Dr. John Ruckdeschel, director of the University of Mississippi Medical Center’s Cancer Institute, discusses pain management. Wochit
Opioids used to relieve cancer pain may be causing some tumors to grow and spread, some studies suggest.
It’s potentially disturbing because more than 1.6 million Americans are diagnosed with cancer each year, and those who suffer debilitating pain are often prescribed opioids for relief.
Last month, international experts huddled at M.D. Anderson Medical Center in Houston to discuss improving care for cancer patients, including the best ways to utilize opioids.
One of those experts was Dr. Jonathan Moss. He worked on a University of Chicago study that showed that human lung cancer cells with additional opioid receptors grow more than twice as fast as tumor cells without extra receptors when transplanted into mice. These lung cancer cells were also 20 times more likely to spread to distant sites.
A companion University of North Carolina study, which looked at more than 2,000 breast cancer patients, found that women with a mutation of the opioid receptor that made them less sensitive to opiates were much more likely to be alive a decade after cancer treatment.
“There is no evidence that opioids cause cancer," Moss told the USA TODAY NETWORK, "but there is animal and human evidence that commonly used opiates are associated with tumor progression in certain tumors, including advanced prostate cancer."
Blocking these opioid receptors with drugs “is associated with improved survival in patients with several different types of cancer," he said.
He has helped develop an antagonist aimed at blocking side effects of opioids.
A 2017 review of studies over the past two decades for the Pain Medicine journal concluded that morphine has “a potential causal relationship” with the spread of cancer and the growth of new blood vessels to feed these tumors.
Co-author of the review, Dr.
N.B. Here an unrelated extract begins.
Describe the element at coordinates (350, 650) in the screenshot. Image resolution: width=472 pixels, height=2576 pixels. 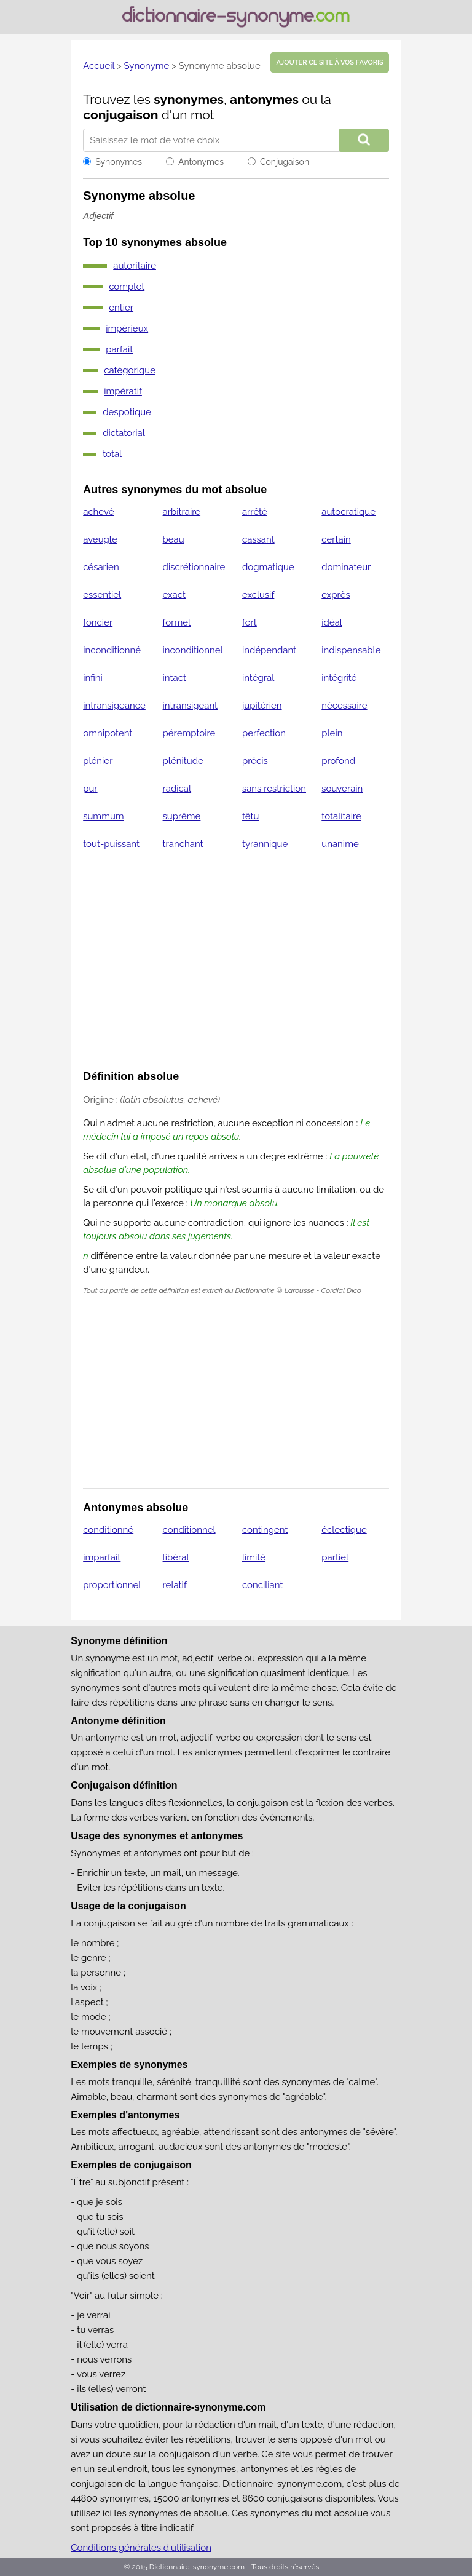
I see `indispensable` at that location.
Alaa Abd-Elsayed, medical director of the University of Wisconsin Health Pain Services, suggested oncologists and pain management doctors examine alternatives to opioids.
Because there have been so few human studies on this issue, the majority of experts are urging medical providers to take a “wait-and-see” attitude before making any changes.
Dr. John Ruckdeschel, director of the University of Mississippi Medical Center’s Cancer Institute, warned that what sometimes looks like causation often turns out to be correlation.
He recalled designing and co-chairing a national study that began because researchers had given selenium (found in baker’s yeast) to patients for the prevention of melanoma. Although selenium had no effect on melanoma, researchers noticed less lung cancer.
“We put together a huge national trial,” he said. “We gave several thousand patients selenium and the same number of patients a placebo.”
In the end, “there wasn’t a spit’s bit worth of difference,” he said. “We just published that recently (in the Journal of Clinical Oncology)."
He said something similar happened in the 1980s when researchers examined whether consuming vitamin A would prevent cancer development.
In the end, not only did the vitamin A derivatives not help, “they hurt,” he said. “Those people got more cancers.”
He sees three categories for pain: acute, chronic and chronic acute as seen in cancer patients.
He said acute pain occurs when someone accidentally hits his thumb with a hammer, causing tissue damage, but chronic pain, such as lower back pain, may not be detectable through tests.
For those suffering from cancer, the pain may feel like whacking the thumb each day with the same hammer, he said.
He said he remains concerned that the crackdowns on opioid abuse could keep painkillers out of the hands of cancer patients who desperately need them. “Undertreatment of pain is the big problem in oncology.”
While a possible link between opioids and tumor growth isn't clear, physicians are less concerned about fostering an opioid addiction with cancer patients.
Ruckdeschel said addiction is rarely seen among cancer patients. A 2007 review of studies put the risk of addiction among cancer patients at less than 8 percent.
In comparison, a Centers for Disease Control and Prevention study of non-cancer patients found the odds for becoming a long-term opioid user increase to 1 in 5 after just 10 days of taking the painkillers. After 30 days, the odds rise to nearly 1 in 2.
Although the numbers are lower for cancer patients, addiction does occur, Abd-Elsayed said. “I have seen cancer patients addicted to opioids. We should still be monitoring and protecting our patients.”
Dr. Reid Blackwelder, past president of the American Academy of Family Physicians, said doctors desiring to treat their patients with something other than painkillers can find it difficult because many insurers won’t cover alternatives, such as physical therapy and acupuncture.
On top of that, high deductibles in many insurance plans discourage patients from seeing their doctor to start with, he said. “We still do not see people in our office early enough to be proactive in managing almost any problem.”